Takao tomó la flor. Estaba un poco extrañado, ya que en muy raras ocasiones Midorima regalaba sus lucky items antes de que terminara el día. De acuerdo a lo que su madre le había enseñado, en el lenguaje de las flores un clavel blanco representaba una disculpa, pero también podría significar afecto y recuerdos preciados. Takao sonrió y guardó la flor en su mochila, sin preguntarle más.

-No te preocupes, Shin-chan, estamos bien. Ya pasó. ¿Era de lo único que querías hablar? -Takao preguntó con calma, y aunque estaba feliz de que nada hubiera escalado al punto de que se hubiera convertido en un infierno, sentía miedo que esto pudiera llevar a Shin-chan a pensar en cosas desagradables, como que llevasen demasiado tiempo juntos y que por eso ocurrían cosas ridículas como aquél incidente de hace unas noches. Takao temía gravemente que Midorima le fuera a decir que tenían que detenerse pronto, pero se alegraba de que, a pesar de todo, nada parecía haber cambiado.

-Lo entiendo, creo que solo fueron… las hormonas del momento, quizá. -Cruzó los brazos sobre su pecho y miró en la otra dirección, para evitar los ojos inquisidores de Takao. El muchacho sonrió ampliamente y soltó una pequeña risa. Shin-chan solía hacer eso cuando se ponía a la defensiva o se apenaba por algo. -Más allá de disculparme y… tú sabes… quería pedirte algo. Pero es un poco arriesgado.

- ¿Oh? ¿Qué es?

-Es parte de un reto autoimpuesto, si quieres verlo así. Me gustaría que vinieras conmigo. ¿Has ido a la biblioteca pública cerca de la calle principal de Arakawa? Queda un poco lejos de aquí, pero podemos tomar un tren si nos vamos cerca de las 9 pm.

- ¿La biblioteca?
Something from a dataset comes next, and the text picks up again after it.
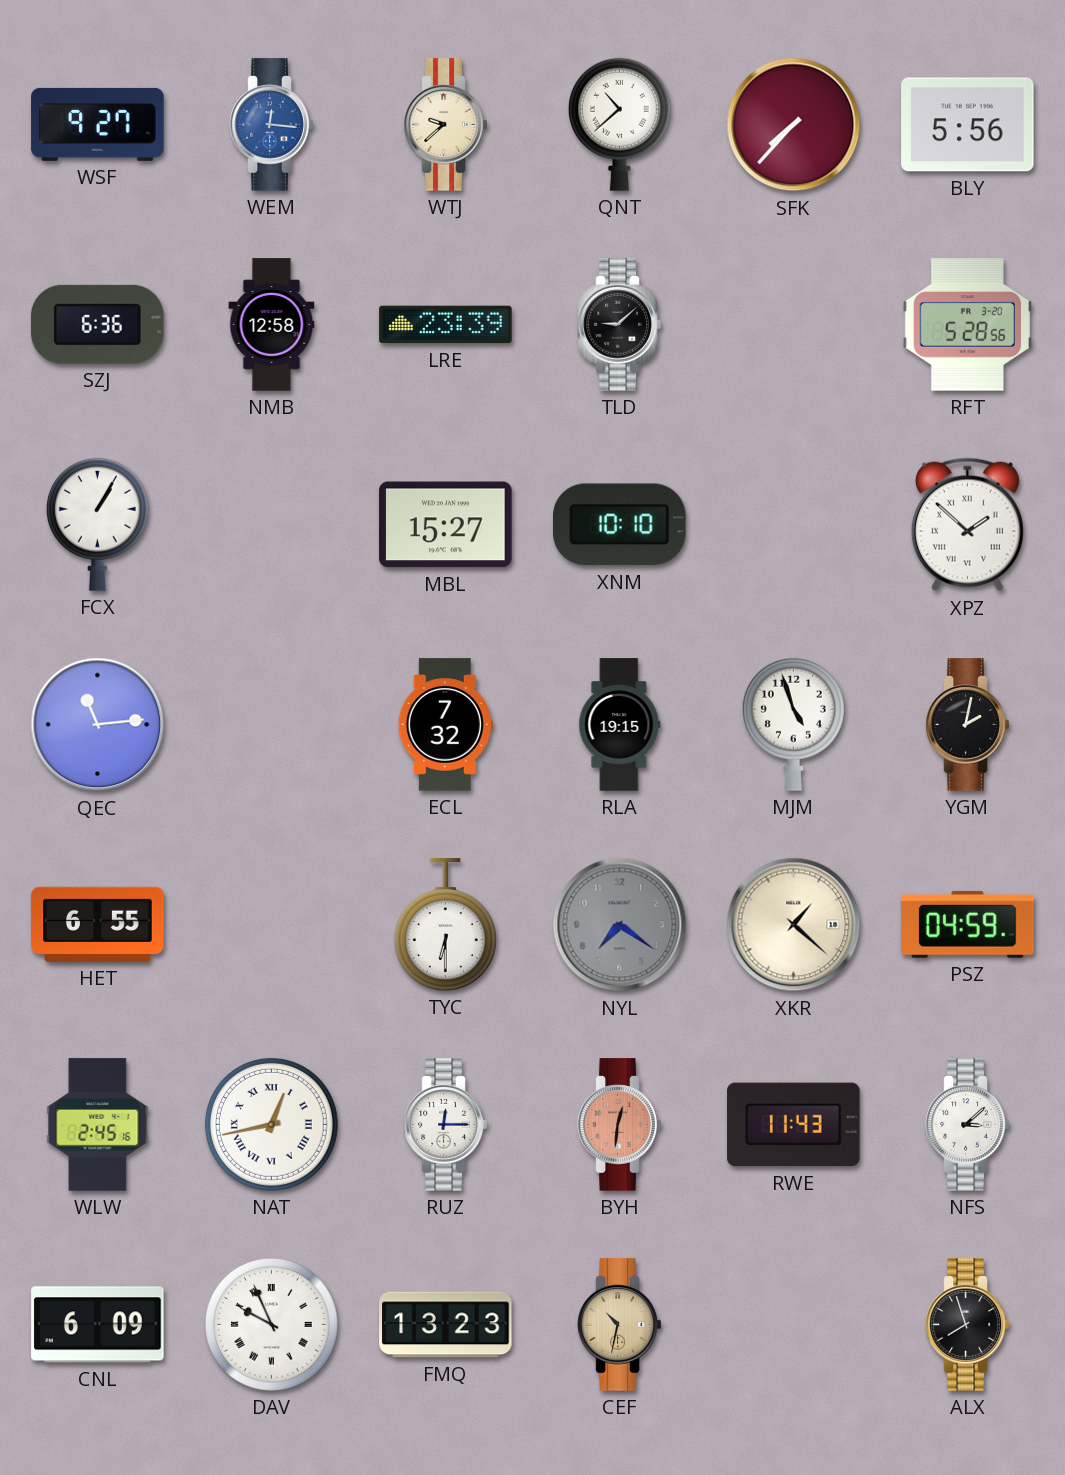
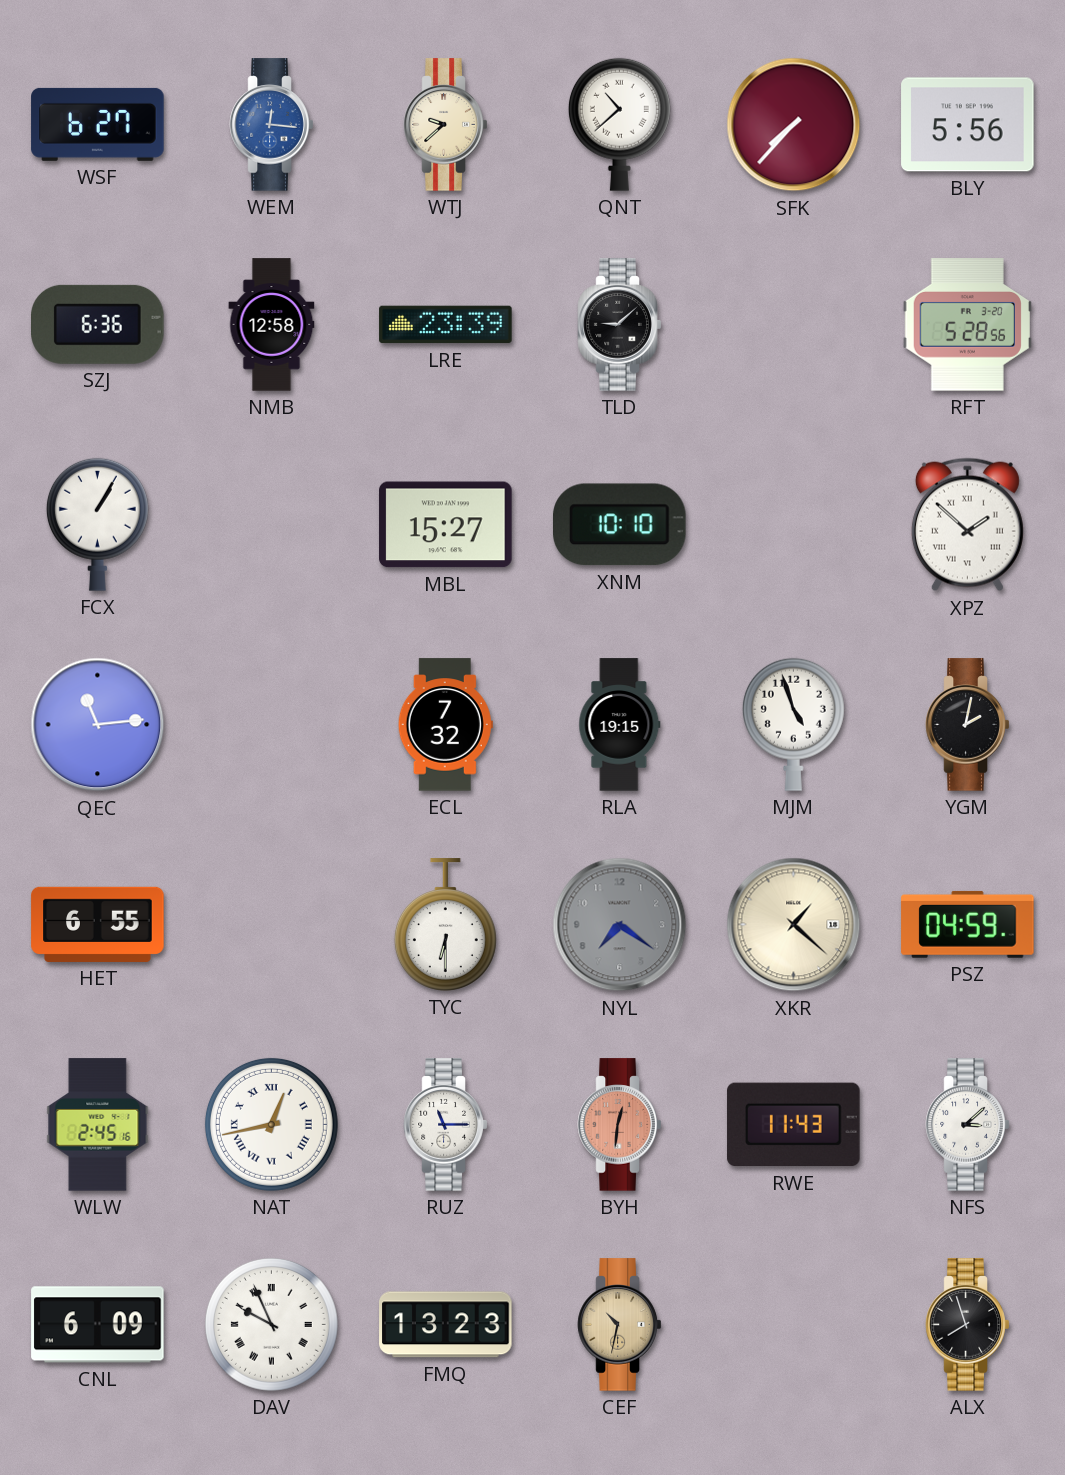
WSF: 9:27 -> 6:27
RUZ: 12:15 -> 11:15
No sabía que ir a la biblioteca era una tarea peligrosa. -Takao se rió burlándose de él, pero podía intuir que Shin-chan hablaba en serio. -Sé dónde está, si mal no recuerdo está muy cerca de Teiko. ¿Para qué quieres ir allí?

-Si, está a sólo tres cuadras de Teiko. La biblioteca debe de cerrar en unos cuarenta minutos o algo por el estilo. -Revisó el reloj en la pantalla de su teléfono y Takao lo miró confundido. Aun no entendía qué intención era la que Midorima tenía, pero sabía que algo extraño se estaba formulando en la mente de su amigo de lentes.

- ¿Qué se te ocurre, Shin-chan?

-El techo tiene una vista amplia y limpia, ya que no tiene edificios más altos alrededor. Quería enseñarte algo. - Midorima se encogió de hombros mientras Takao lo observaba impresionado, pero en extremo feliz y sonriendo como idiota. -Pero no dejan subir al techo, así que no podremos entrar por la puerta principal. Tendremos que…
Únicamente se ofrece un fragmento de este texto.